The government's proposed statements cover the addictiveness of nicotine, the lack of health benefit from "low tar," "ultra-light" and "mild" cigarettes and negative health effects of second-hand smoke. The proposed statements are labeled "Paid for" by the name of the cigarette manufacturer "under order of a federal district court."
One of the government's statement says: "A federal court is requiring tobacco companies to tell the truth about cigarette smoking. Here's the truth: ... Smoking kills 1,200 Americans.
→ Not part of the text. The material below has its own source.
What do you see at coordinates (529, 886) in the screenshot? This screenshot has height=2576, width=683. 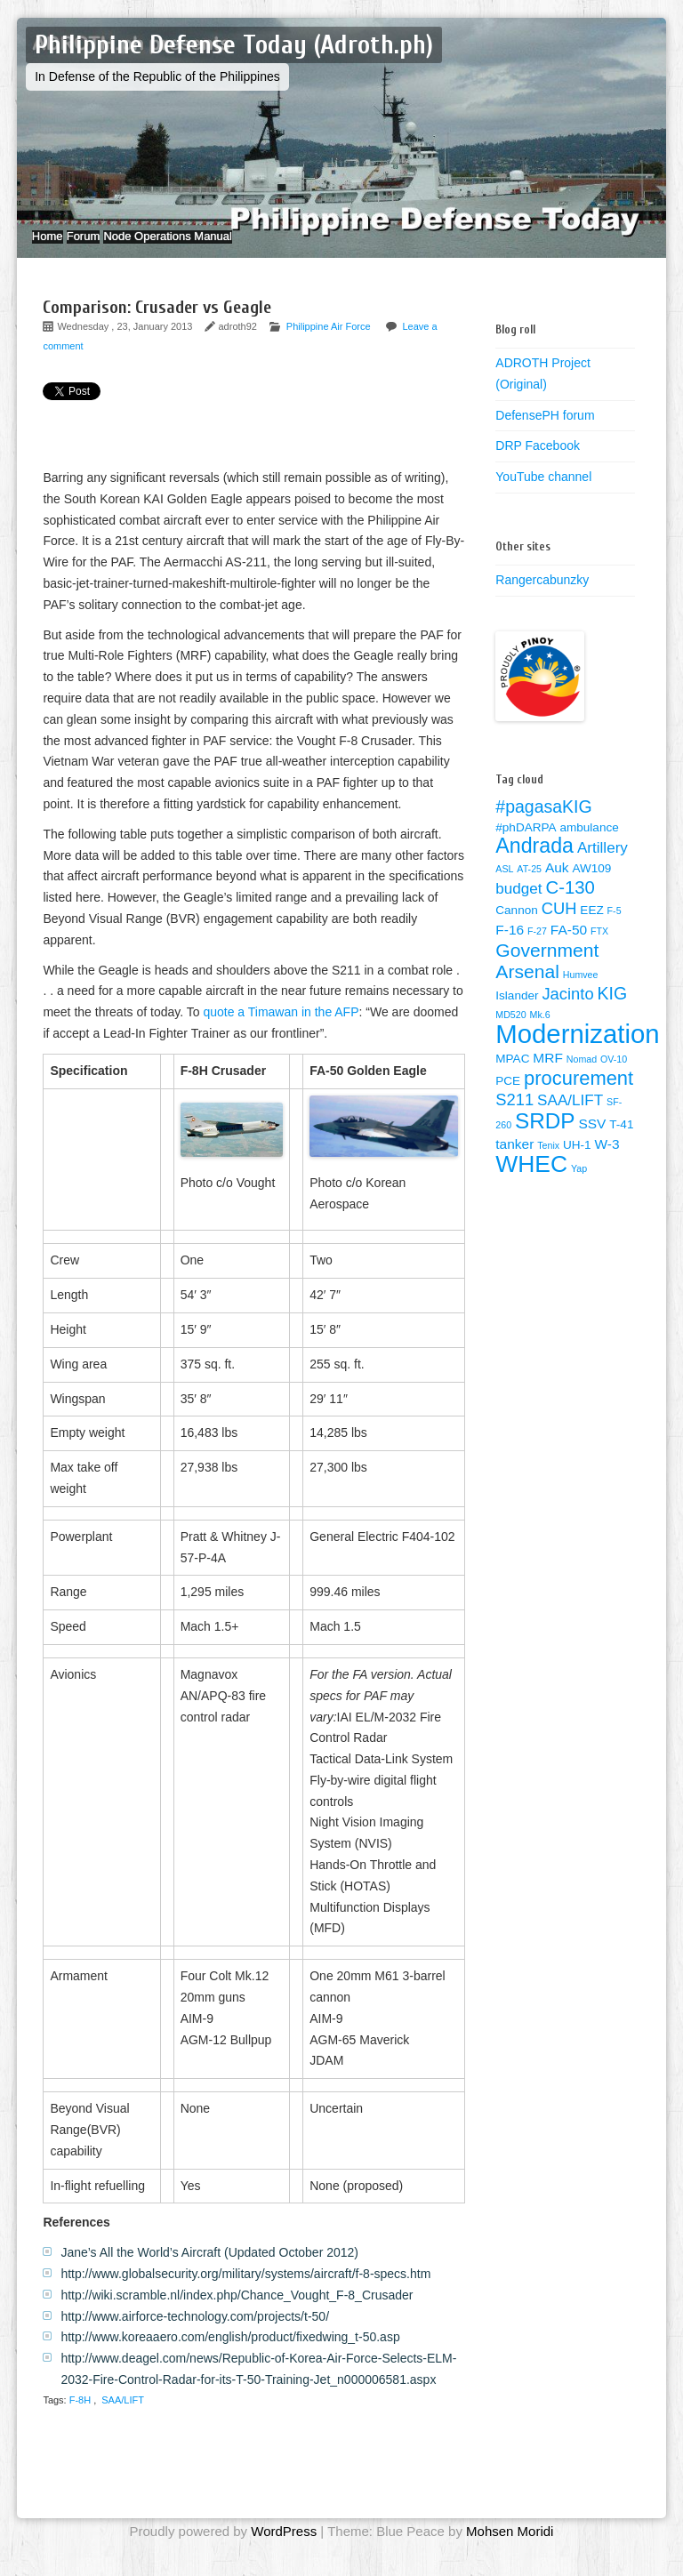 I see `AT-25 [AT-25 (1 item)]` at bounding box center [529, 886].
Every day."
Another of the government's proposed statements begins: "We falsely marketed low tar and light cigarettes as less harmful than regular cigarettes to keep people smoking and sustain our profits."
"For decades, we denied that we controlled the level of nicotine delivered in cigarettes," a third statement says. "Here's the truth. ... We control nicotine delivery to create and sustain smokers' addiction, because that's how we keep customers coming back."
In 2006, the judge in the case, Gladys Kessler, ruled that the tobacco industry had concealed the dangers of smoking for decades. The proposed statements by the companies would be the remedy for that violation.
Kessler has said she wants the industry to pay for various types of ads, both broadcast and print, but she has not made a final decision on what the statements will say, where they must be placed or for how long.
The companies have escaped from having to pay the hundreds of billions of dollars that the government has sought to collect from them. Lower courts have said the government is not entitled to collect $280 billion in past profits or $14 billion for a national campaign to curb smoking.
Still, the companies argued Thursday that the FDA's authority to regulate the industry should eliminate the court's involvement and the corrective statements.
The FDA won the authority to regulate tobacco in June 2009. The law doesn't let the FDA ban nicotine or tobacco, just regulate what goes into tobacco products, require the ingredients be publicized and limit how tobacco is marketed, especially to young people.
The defendants in the case include Philip Morris USA's parent company, Richmond, Va.-based Altria Group Inc.; Greensboro, N.C.-based Lorillard Inc., and R.J. Reynolds Tobacco Co., and its parent company, Reynolds American Inc., based in Winston-Salem, N.C.
(This version CORRECTS 2nd paragraph to say request was made to district judge, not an appeals judge.)